Obsessive Compulsive Disorder (OCD) is mind boggling. It looks like they should just get past it and do whatever it is they are afraid of. It looks so simple, but it isn't.

My daughter's issue that led us to intensive ERP treatment was that she had recurring thoughts of zombies. She knew there weren't any, but she thought about them following her up the stairs or coming in the room if she was there by herself. She could not get those thoughts out of her head and she was scared, even though, logically, she knew that wasn't going to happen.

She would not stay by herself in a room. If I went to another part of the house, she followed me, in a panic. One of us had to lay down with her while she went to sleep. Eventually, I had to sleep with her. She probably would have acted like your daughter at night if I hadn't. (I am not saying that you should start sleeping with your daughter, only showing how extreme it was for us.) She was 11 when this was going on.

Her ERP therapist came to our house 2 or 3 times a week for 3 hours at a time. He had her go into a room by herself for a few seconds at first, then she worked up to more. He had a zombie doll that she had to take with her when she worked up to that and she was supposed to think about the doll coming to life. She was supposed to feel the anxiety and see that she could cope and that the anxiety would go down, even if she stayed in the room by herself. She started with small exposures that would make her anxious and worked up to bigger ones.

Some people do need medications to be able to do these exercises. At the time, we thought she could not tolerate the SSRI's, so she was doing it without. Eventually, we added a very low dose of Lexapro and something to help her sleep, so this probably contributed to her progress.

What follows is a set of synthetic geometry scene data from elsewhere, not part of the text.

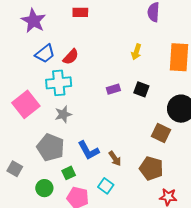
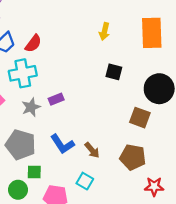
purple rectangle: (113, 89) -> (56, 99), moved
green square: (69, 173) -> (34, 172), moved, turned 32

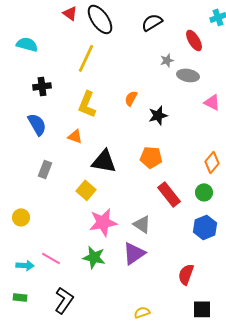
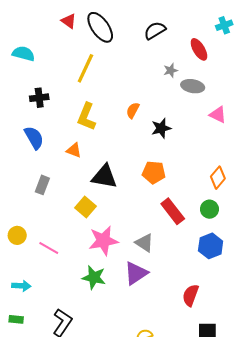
pink line: (51, 258) -> (49, 248), moved

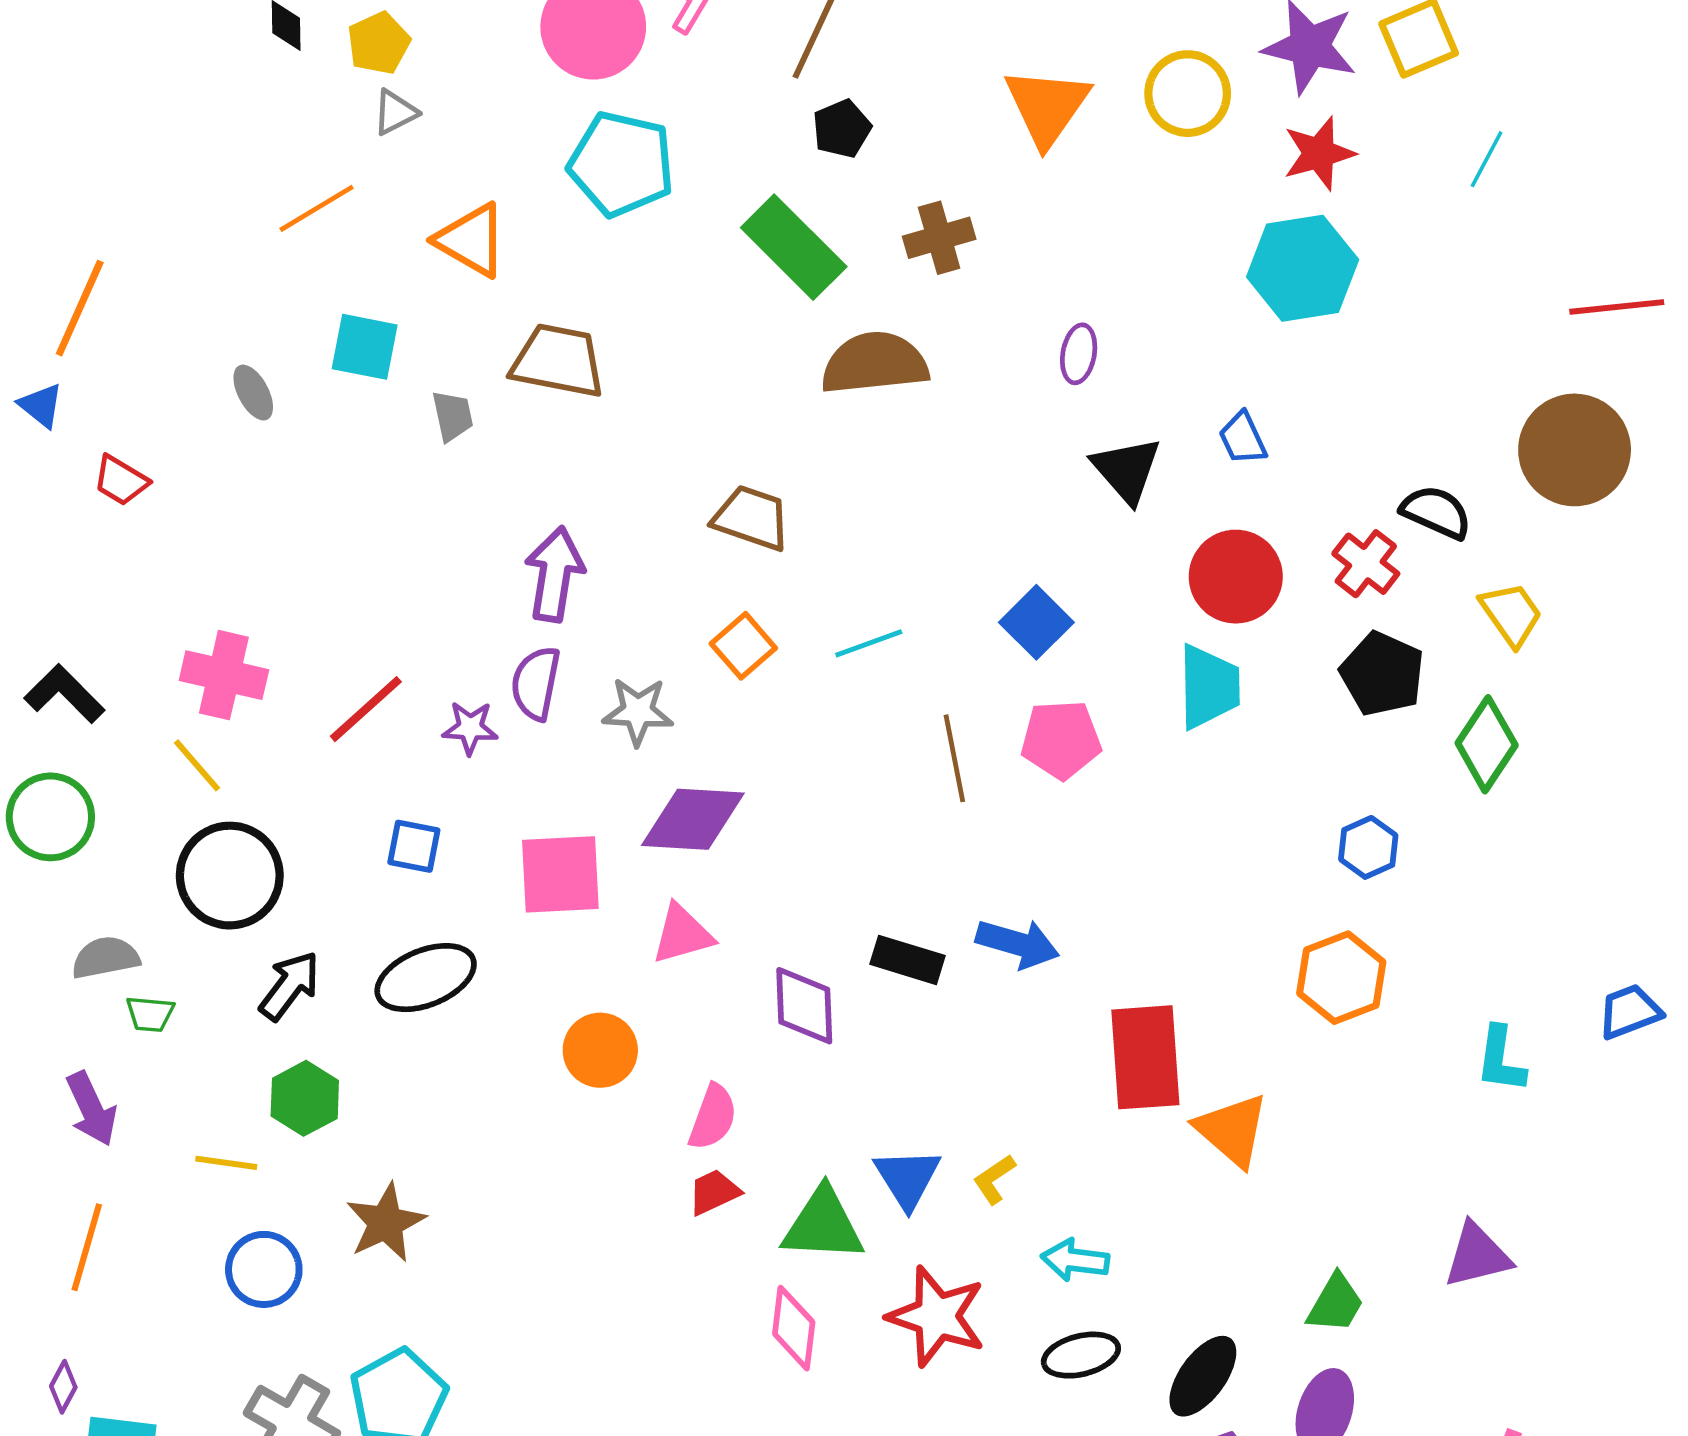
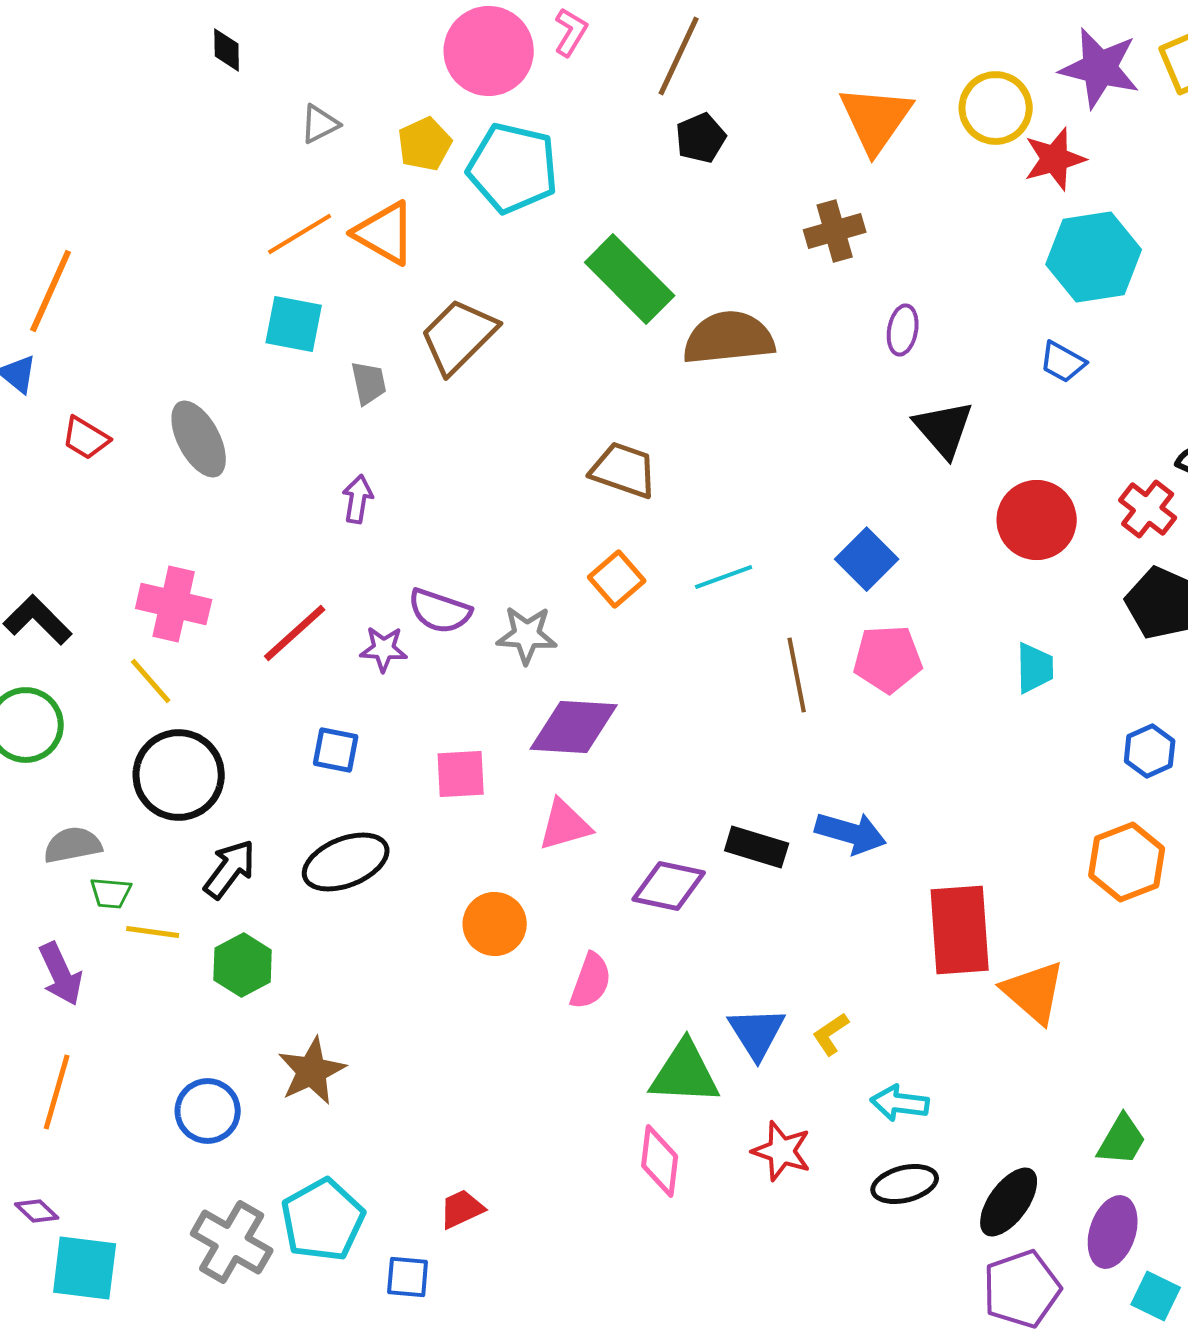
yellow pentagon: (379, 43) -> (425, 144), moved
red star: (1319, 153) -> (1055, 159), moved
orange line: (317, 208) -> (300, 234), moved
brown cross: (939, 238) -> (835, 231), moved
green rectangle: (794, 247) -> (630, 279), moved
brown trapezoid: (558, 361) -> (459, 336), turned -56
gray ellipse: (253, 393) -> (199, 439), moved, size x1.6
blue trapezoid: (1243, 438) -> (1063, 362), moved, turned -36
purple arrow: (555, 574) -> (358, 499), moved, size x0.6
purple semicircle: (536, 683) -> (440, 611), turned -82
cyan trapezoid: (1209, 687) -> (1035, 668), moved, size x0.7
pink square: (560, 874) -> (461, 774), size x0.7
purple diamond: (804, 1006) -> (669, 886), turned -76
yellow line: (226, 1163) -> (153, 932), moved
red trapezoid: (714, 1192) -> (462, 1209), moved
red star: (937, 1316) -> (782, 1151), size x0.7
purple diamond: (63, 1387) -> (37, 1211), turned -75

Today, she still takes Lexapro and another a/d for sleep but has absolutely no problems staying by herself. She still has other Obsessive Compulsive Disorder (OCD) issues, but nothing as extreme as that problem was.

A different therapist could have said she was needy and demanding of my attention. I had to come up with the Obsessive Compulsive Disorder (OCD) idea myself and look for a doctor who would treat it that way. After treating it as an Obsessive Compulsive Disorder (OCD) thing and not as a need for attention, she doesn't look needy or attention-seeking. To me, that opinion from doctors isn't very helpful. I think the neediness is a symptom and not a cause by itself.

I really think this kind of treatment could help your daughter.
 

LittleDudesMom

Well-Known Member
I think one of the reasons there is some misunderstanding here between Jena and some board members is understanding that the clinic where Jena's daughter is being treated primarily deals with food phobia due to choking or vomiting episodes. While anxiety may develop from children who have had an experience with choking and then fear eating, Jena's daughter had the anxiety first.

It is also the philosophy of many doctors who deal with pediatric food phobia issues to deal the the effects of malnutrition before addressing any emotional/behavorial issues. Their philosophy is that it would be counter product to diagnose and treat any psychiatric issue while a child is malnourished. The Maudsley approach does have a belief that addressing these issues before getting a child "physically healthy" leads to "over diagnosis" and "over treatment with dangerous medications". They deal more with the physical than the emotional.

Jena is not in a place where they are going to address and treat the anxiety as we would do. It's getting her out of a physical health crisis. If he can eat for three days on her own, she's done.

For those of us on the board, we deal with psychiatric issues every single day! We see the positives with therapy and medication. It's hard for us to understand how they can say that Jena's difficult child is ready to go home when we see her anxiety still through the roof.
 
B

Bunny

Guest
Jena, I'm so sorry. If there is anything that I can do once you get back home, please let me know.